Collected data
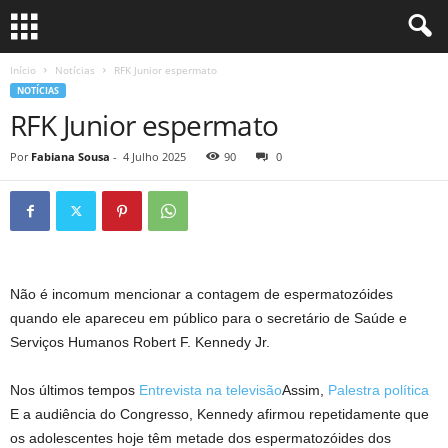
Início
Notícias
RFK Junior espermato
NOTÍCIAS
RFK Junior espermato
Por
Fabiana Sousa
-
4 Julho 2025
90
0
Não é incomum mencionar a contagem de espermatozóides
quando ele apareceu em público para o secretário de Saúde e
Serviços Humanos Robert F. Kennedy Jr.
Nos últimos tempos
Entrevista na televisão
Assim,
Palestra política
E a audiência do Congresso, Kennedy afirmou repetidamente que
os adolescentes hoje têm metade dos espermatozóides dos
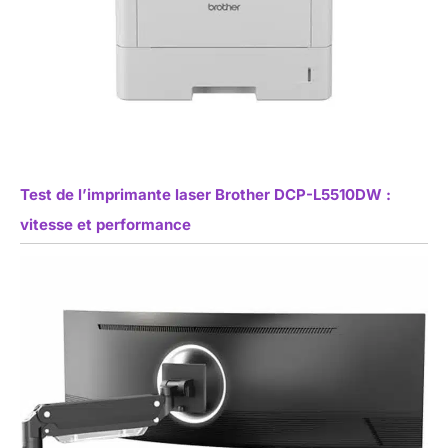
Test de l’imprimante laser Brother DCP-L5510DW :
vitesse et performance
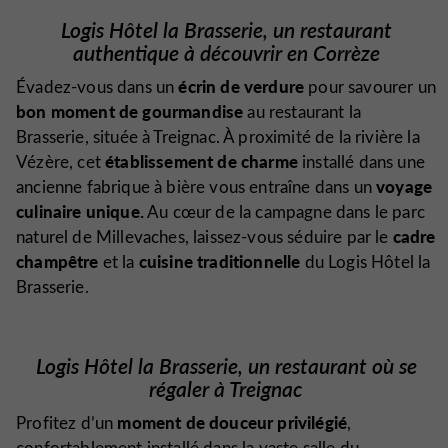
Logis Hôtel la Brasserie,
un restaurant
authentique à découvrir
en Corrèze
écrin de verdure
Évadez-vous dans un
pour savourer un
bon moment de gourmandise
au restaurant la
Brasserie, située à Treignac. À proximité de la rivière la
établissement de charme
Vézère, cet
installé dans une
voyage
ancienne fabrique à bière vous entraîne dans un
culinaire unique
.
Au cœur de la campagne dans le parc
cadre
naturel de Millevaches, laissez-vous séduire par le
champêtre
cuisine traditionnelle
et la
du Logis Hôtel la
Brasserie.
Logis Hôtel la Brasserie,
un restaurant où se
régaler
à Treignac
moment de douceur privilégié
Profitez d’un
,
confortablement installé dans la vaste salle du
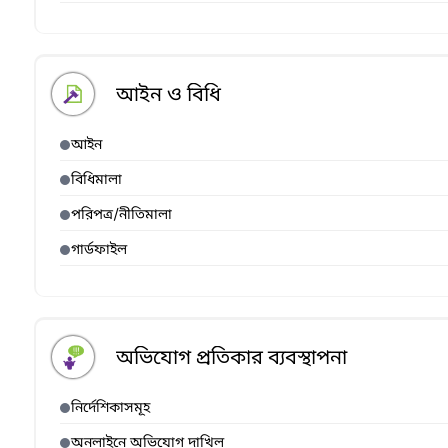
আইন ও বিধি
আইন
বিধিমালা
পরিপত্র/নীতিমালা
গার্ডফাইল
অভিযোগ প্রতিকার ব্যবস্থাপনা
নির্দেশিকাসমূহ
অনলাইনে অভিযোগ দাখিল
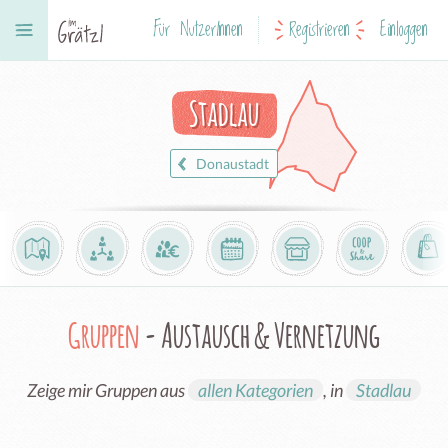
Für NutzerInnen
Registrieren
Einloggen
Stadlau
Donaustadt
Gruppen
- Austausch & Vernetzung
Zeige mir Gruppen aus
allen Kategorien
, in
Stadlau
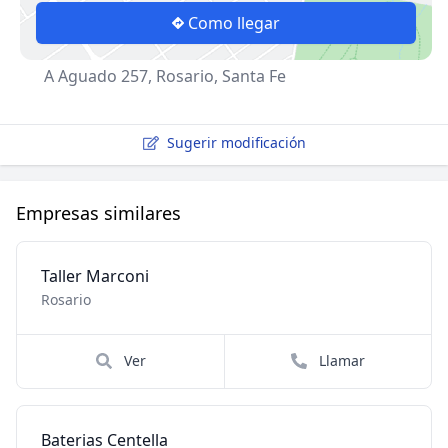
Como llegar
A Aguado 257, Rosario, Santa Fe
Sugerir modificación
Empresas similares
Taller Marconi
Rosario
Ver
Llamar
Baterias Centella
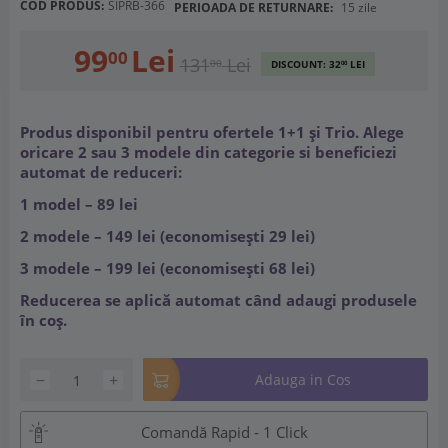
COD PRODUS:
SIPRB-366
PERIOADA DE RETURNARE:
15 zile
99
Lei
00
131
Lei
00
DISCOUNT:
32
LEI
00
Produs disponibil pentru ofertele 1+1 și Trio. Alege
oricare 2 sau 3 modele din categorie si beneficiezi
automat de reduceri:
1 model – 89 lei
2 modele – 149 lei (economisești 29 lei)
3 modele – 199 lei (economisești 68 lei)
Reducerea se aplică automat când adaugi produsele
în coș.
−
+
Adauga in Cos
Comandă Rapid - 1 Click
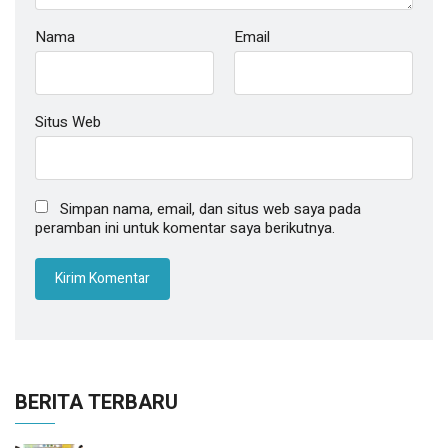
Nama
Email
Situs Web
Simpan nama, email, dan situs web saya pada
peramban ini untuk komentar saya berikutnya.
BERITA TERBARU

==

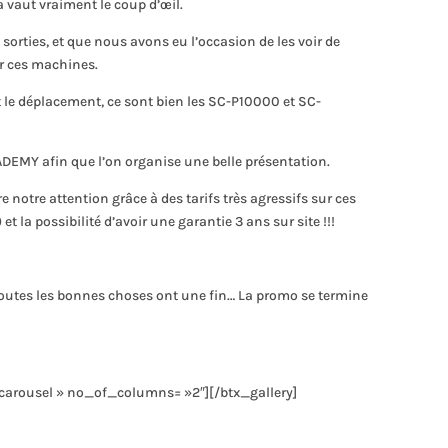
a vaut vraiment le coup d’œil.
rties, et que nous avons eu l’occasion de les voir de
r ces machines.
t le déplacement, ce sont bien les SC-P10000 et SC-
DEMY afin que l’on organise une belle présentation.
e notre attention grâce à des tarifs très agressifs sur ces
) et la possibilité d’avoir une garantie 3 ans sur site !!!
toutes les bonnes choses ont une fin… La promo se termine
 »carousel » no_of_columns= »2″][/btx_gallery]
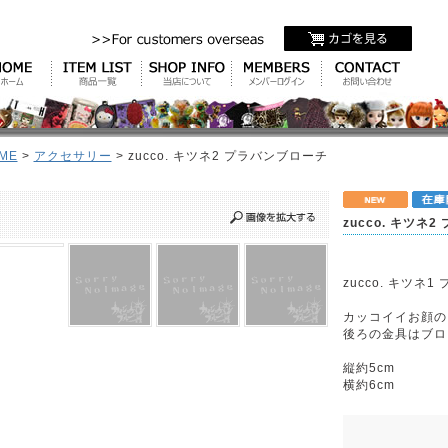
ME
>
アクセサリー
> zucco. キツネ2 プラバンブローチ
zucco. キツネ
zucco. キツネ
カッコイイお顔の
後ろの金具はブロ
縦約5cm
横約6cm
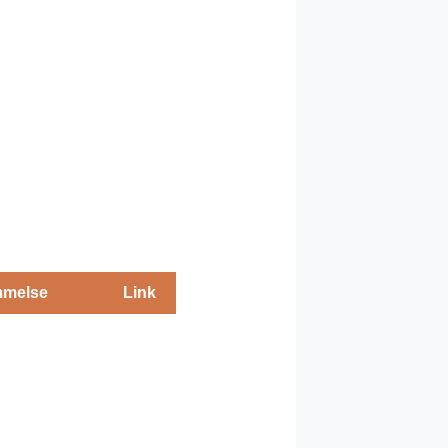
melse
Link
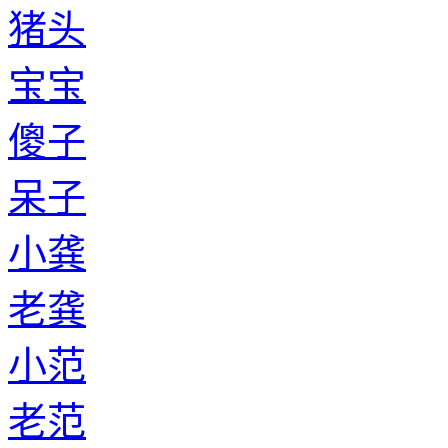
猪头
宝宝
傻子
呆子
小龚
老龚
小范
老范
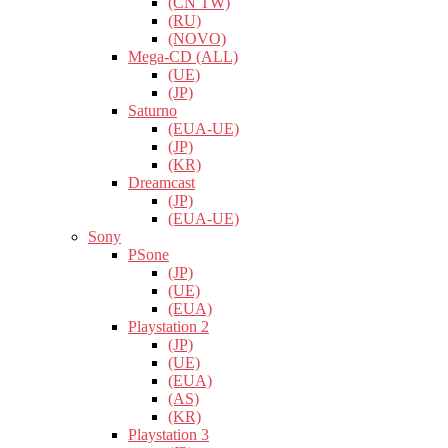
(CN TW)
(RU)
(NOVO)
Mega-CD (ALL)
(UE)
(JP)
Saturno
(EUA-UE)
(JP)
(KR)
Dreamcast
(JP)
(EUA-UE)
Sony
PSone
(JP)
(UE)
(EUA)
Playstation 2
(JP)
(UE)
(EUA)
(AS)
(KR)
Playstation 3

* * *

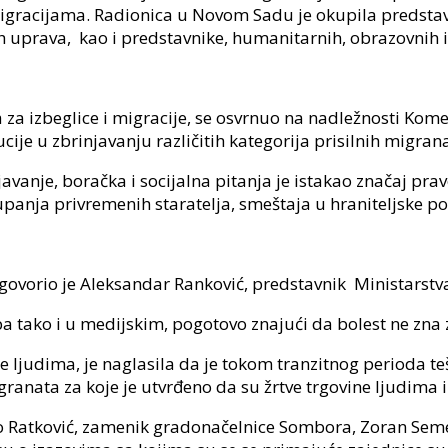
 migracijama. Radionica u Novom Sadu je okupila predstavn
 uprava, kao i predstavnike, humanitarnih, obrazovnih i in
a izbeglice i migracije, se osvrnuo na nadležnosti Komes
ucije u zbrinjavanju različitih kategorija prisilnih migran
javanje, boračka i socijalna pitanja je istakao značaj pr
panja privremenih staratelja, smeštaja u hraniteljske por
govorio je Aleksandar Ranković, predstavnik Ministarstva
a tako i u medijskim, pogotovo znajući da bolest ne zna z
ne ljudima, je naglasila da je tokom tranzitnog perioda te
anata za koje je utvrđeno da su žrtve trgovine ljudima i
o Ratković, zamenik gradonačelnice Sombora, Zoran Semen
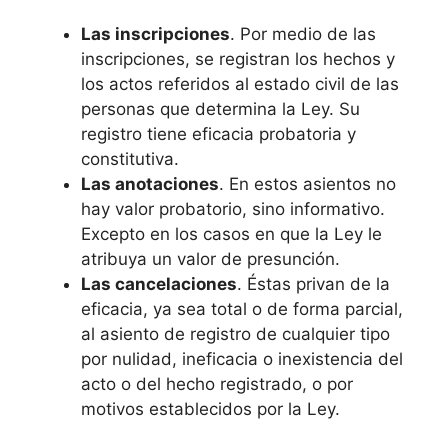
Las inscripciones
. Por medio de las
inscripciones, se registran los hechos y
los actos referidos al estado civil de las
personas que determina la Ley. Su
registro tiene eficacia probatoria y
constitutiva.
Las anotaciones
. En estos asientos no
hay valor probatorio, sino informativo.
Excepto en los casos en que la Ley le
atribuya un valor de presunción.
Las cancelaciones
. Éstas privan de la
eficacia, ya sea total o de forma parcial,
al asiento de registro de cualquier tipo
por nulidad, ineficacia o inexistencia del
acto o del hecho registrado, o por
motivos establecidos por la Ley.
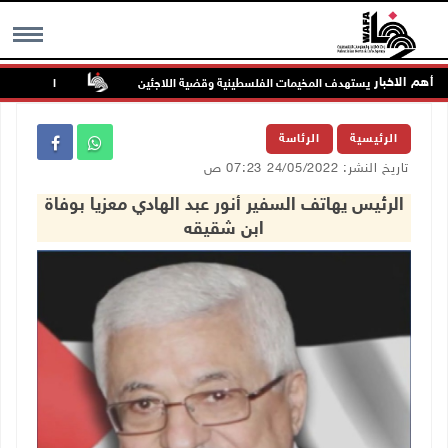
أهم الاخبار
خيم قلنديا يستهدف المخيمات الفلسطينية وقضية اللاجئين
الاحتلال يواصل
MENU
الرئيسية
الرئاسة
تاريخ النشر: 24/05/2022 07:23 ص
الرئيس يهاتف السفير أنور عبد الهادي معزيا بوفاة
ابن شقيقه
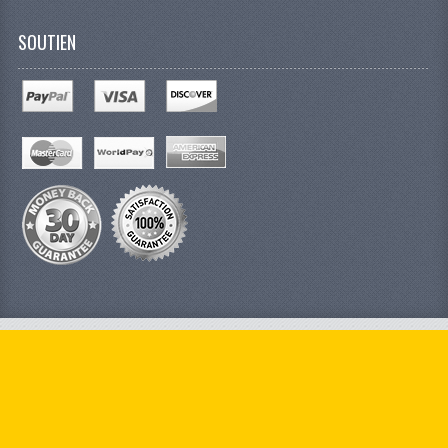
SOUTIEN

Activity
Copy out only the lines of the records above from the one with "Simpan nama, email, dan situs web saya pada" through the one with "BERITA TERBARU", exactly as they stand, both included.

Task result
Simpan nama, email, dan situs web saya pada
peramban ini untuk komentar saya berikutnya.
BERITA TERBARU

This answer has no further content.